Thursday, December 19, 2013

Why 95% of Investors Fail at Futures and Forex


forexWhat does it take to be successful in life? Do we emulate the worst people, or do we emulate the best? When it comes to trading futures and forex, it seems easy to emulate the worst. Those who have heard about futures and forex trading usually hear it from family members or acquaintances who failed at it. While it is good to keep an open mind, the negativity of the unsuccessful can weigh heavily for those starting out or for those who have experience but still lack a grasp of the basics of how the futures and forex markets work.
There are a myriad of reasons why 95% of traders fail, ranging from undercapitalization or overcapitalization to not being familiar with the vocabulary, bringing old stock ideas into trading decisions, and misunderstanding gambling and speculation. The following chapters will shed light on why 95% of investors fail in their transition to trading futures and forex and more importantly how you can become one of the 5% that can take control of their futures and forex trading, leading them to success.
Becoming one of the elite 5% is easier said than done. That is why you must learn to separate your individual trading experience from your overall trading goals. You will sometimes find yourself losing right along with the other 95% of traders. You won’t be able to make heads or tails of the market. What will make the difference is not the loss but how you have prepared for the loss and how you react.
The World of Futures and Forex
While today’s futures and forex markets are the hottest news items, with the weak dollar, increasing oil prices, and gold making headlines every other day, it has not always been this way. Each of these markets was born out of the necessity of their times.
Forward contracts, the precursor to the futures markets, can be dated as far back as Phoenician times. In sixteenth-century Japan, we see a fully operational rice futures exchange that was functional and had a tremendous impact on the local economy. The countries that adopted forward contracts and later futures contracts, all had one thing in common: strong commodity economies that were impacted by time in some form or fashion.

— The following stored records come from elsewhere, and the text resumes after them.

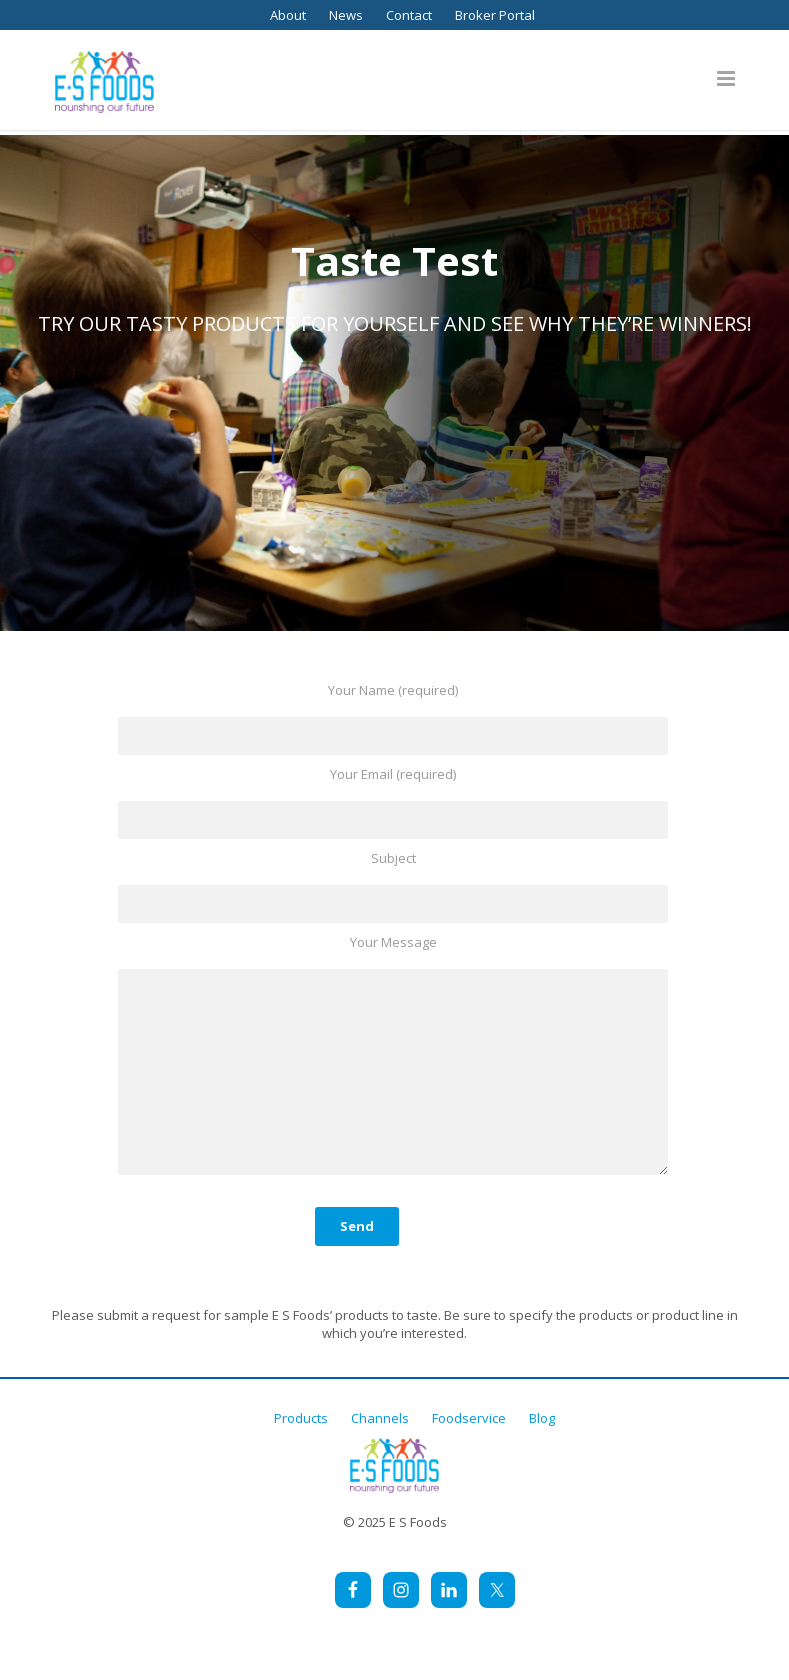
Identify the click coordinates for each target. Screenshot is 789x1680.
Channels (380, 1418)
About (288, 15)
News (346, 15)
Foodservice (469, 1418)
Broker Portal (495, 15)
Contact (409, 15)
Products (301, 1418)
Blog (542, 1418)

The same occurred in the forex market. While foreign currency trading is a relatively new phenomenon, approximately 30 years in the making, it also came of age out of the need to accurately reflect the value of various burgeoning economies around the world.
So when the world was smaller, particularly after the end of World War II, import and export numbers were negligible and thus free-floating currencies were not as important. The moment that the world began to catch up with the United States in manufacturing and exporting goods, so did the need to accurately use currencies to reflect the strength or weakness of a country and then measure their goods and services accordingly.